<Concept of our website “More Freedom with Python”>
This site aims to automate troublesome daily tasks and improve efficiency using Python, currently the most popular programming language. The goal is to introduce a variety of useful libraries (modules) in each issue.
Why? Why Python…
・Python provides a variety of libraries (modules) that allow us to manipulate and automate familiar applications.
It is a well-balanced scripting language that is easy for beginners to understand, yet has a full-fledged object-oriented aspect.
What? Automate…
When we think of the most familiar applications used in the business scene, the first ones that come to mind are probably MS-Office’s 「Excel」, 「Word」, and 「PowerPoint」.
Because they are “standard indispensable tools” that are used daily, the impact of automating and improving the efficiency of these related tasks can be extremely large.
Therefore, in this series of articles, we would like to introduce a method and library for operating the spreadsheet software PowerPoint, which is considered to be the most frequently used of all Office applications, using Python.
Excel has so many features that it is impossible to cover them all in this article alone. We will provide detailed explanations over a series of articles on the following topics
Now, in this first article of the series, I would like to explain “How to Introduce Libraries and Create Files and Slides”.
Please stay with us until the end of this article as you will be able to “do and understand” the following.
1. Overview of “python-pptx” library
The standard way to manipulate PowerPoint from Python is to use an external library called “python-pptx“. Using ”python-pptx”, you can do most of the file creation and editing tasks without launching PowerPoint.
Other languages that can control Office applications.

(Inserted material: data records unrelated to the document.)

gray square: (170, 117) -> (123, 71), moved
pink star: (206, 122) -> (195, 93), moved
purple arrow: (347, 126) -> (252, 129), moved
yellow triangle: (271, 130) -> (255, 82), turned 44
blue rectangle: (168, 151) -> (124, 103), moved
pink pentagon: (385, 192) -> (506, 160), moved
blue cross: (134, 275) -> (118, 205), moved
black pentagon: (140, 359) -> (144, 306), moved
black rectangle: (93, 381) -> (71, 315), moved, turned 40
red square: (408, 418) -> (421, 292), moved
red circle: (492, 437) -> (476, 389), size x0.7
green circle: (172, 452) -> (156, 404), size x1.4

VisualBasic (including VBA) in .Net, and a library called 「Pywin32」 that has been ported to Python. The “Office Developer Center’s” 「VBA Reference」is a good reference for these.
On the other hand, the specification of python-pptx is completely different from them.

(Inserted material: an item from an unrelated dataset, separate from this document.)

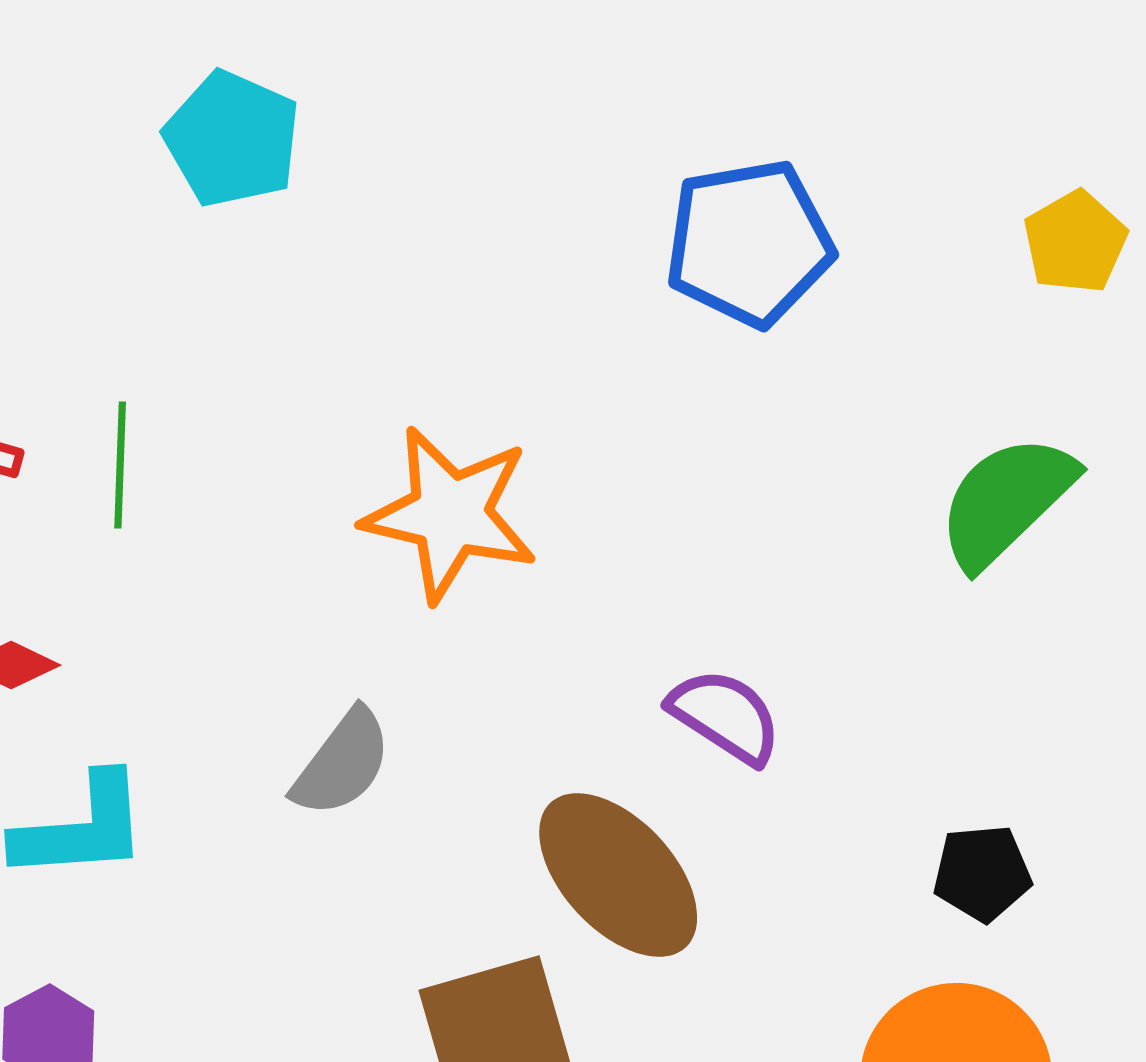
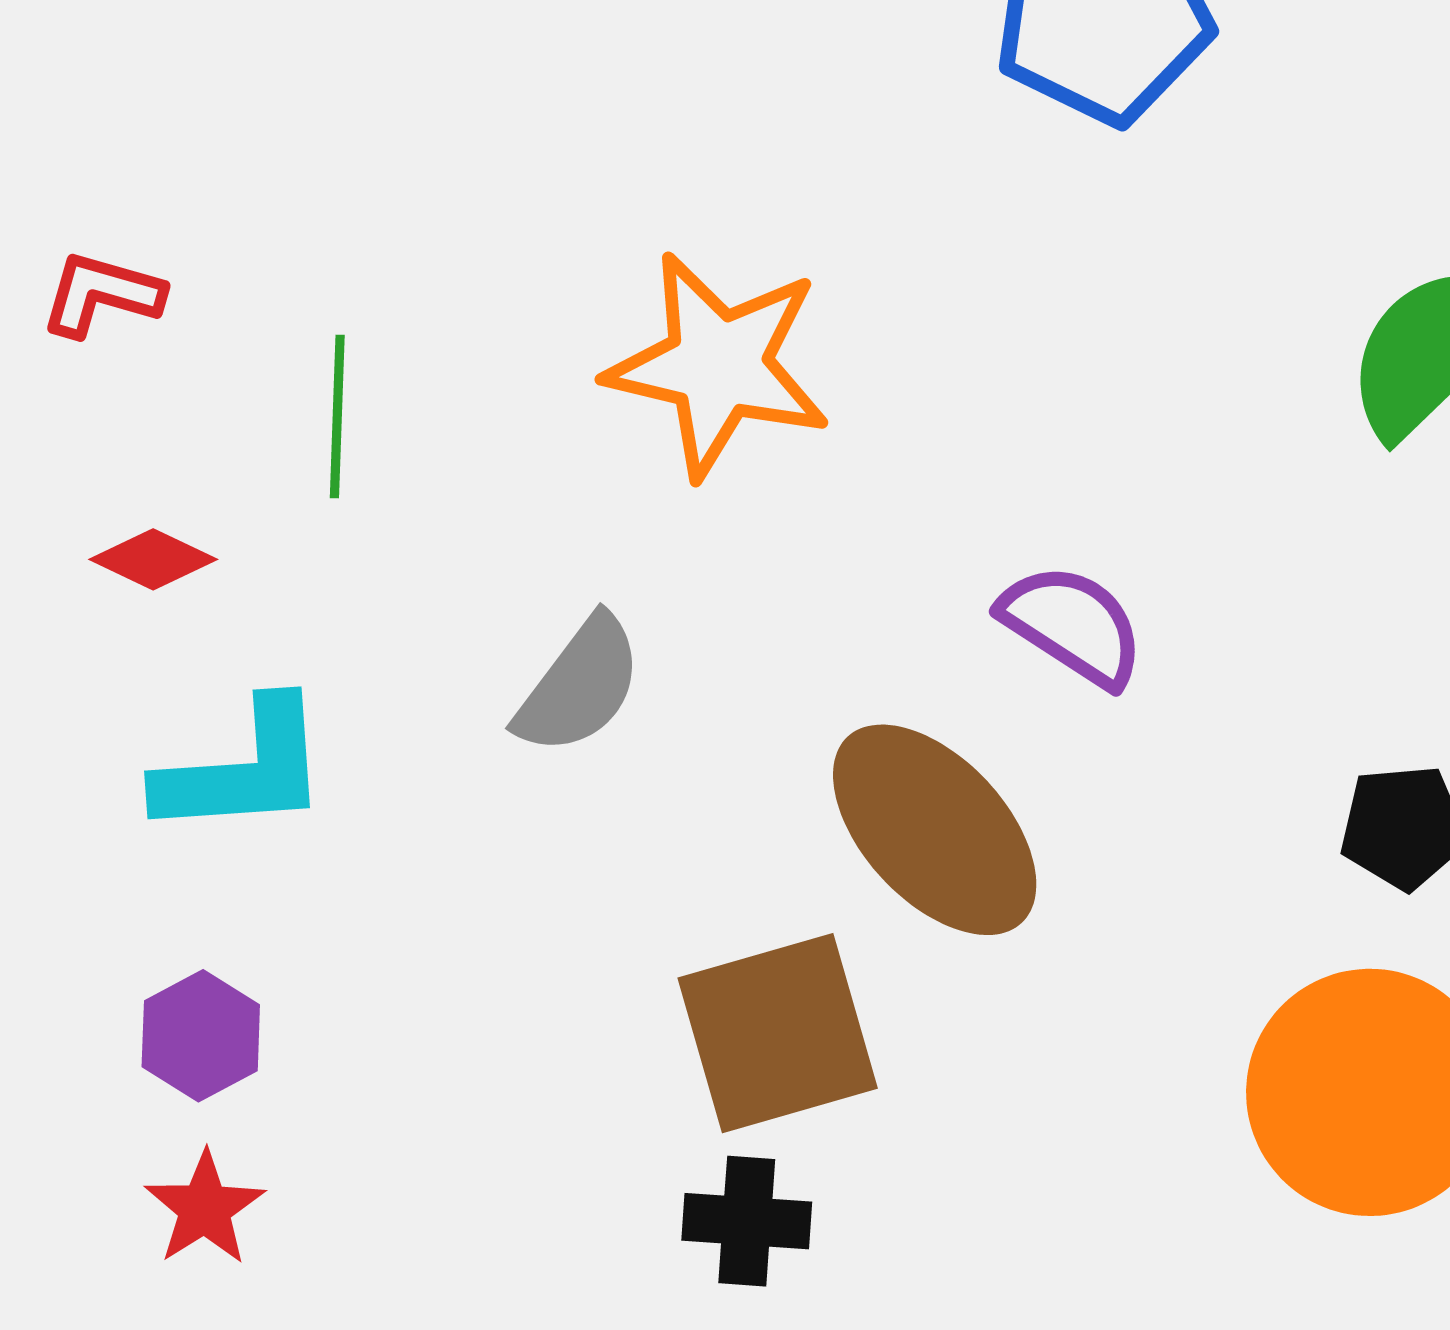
green line: (120, 465) -> (337, 417), moved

The official document of python-pptx is the following URL.
python-pptx Official Documents (API Document)
https://openpyxl.readthedocs.io/en/stable/
The usage of various classes, functions, etc. introduced in this article are examples.
Please check the official documentation for details and clarifications on optional arguments, etc., which can be omitted, if necessary.
1.1 Instal and Operation
Python-pptx is not bundled with ”Anacoda” and must be installed using “pip” or “setup.py”.

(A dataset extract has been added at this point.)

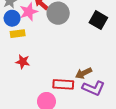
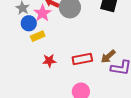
red rectangle: (63, 84) -> (82, 59), moved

Install by entering the following command at the Anaconda prompt, etc.
pip install python-pptx
Note that manual installation by “setup.py” does not check for other packages (PIL and xlswWriter) that have dependencies, so we recommend installing with the “pip” command if possible.
python setup.py
Next, import some classes from the pptx module and check its operation.
Try entering and executing the following two lines in an interpreter, etc.
from pptx import Presentation
prs = Presentation()
If no error messages are displayed at this point, the installation is successful.
The development environment and version information confirmed in the article are as follows. Please keep this in mind when using different environments or versions of libraries.
・JupyterNotebook 6.0.3
・Python3.7.6(64bit)
・python-pptx 0.6.18
・PIL(Python Imaging Library) 7.0.0
・xlswWriter 1.2.7
In the next section, we will explain how to manipulate PowerPoint using classes and objects.
2. Basic of using python-pptx
In this section, we would like to explain the basic usage of python-pptx.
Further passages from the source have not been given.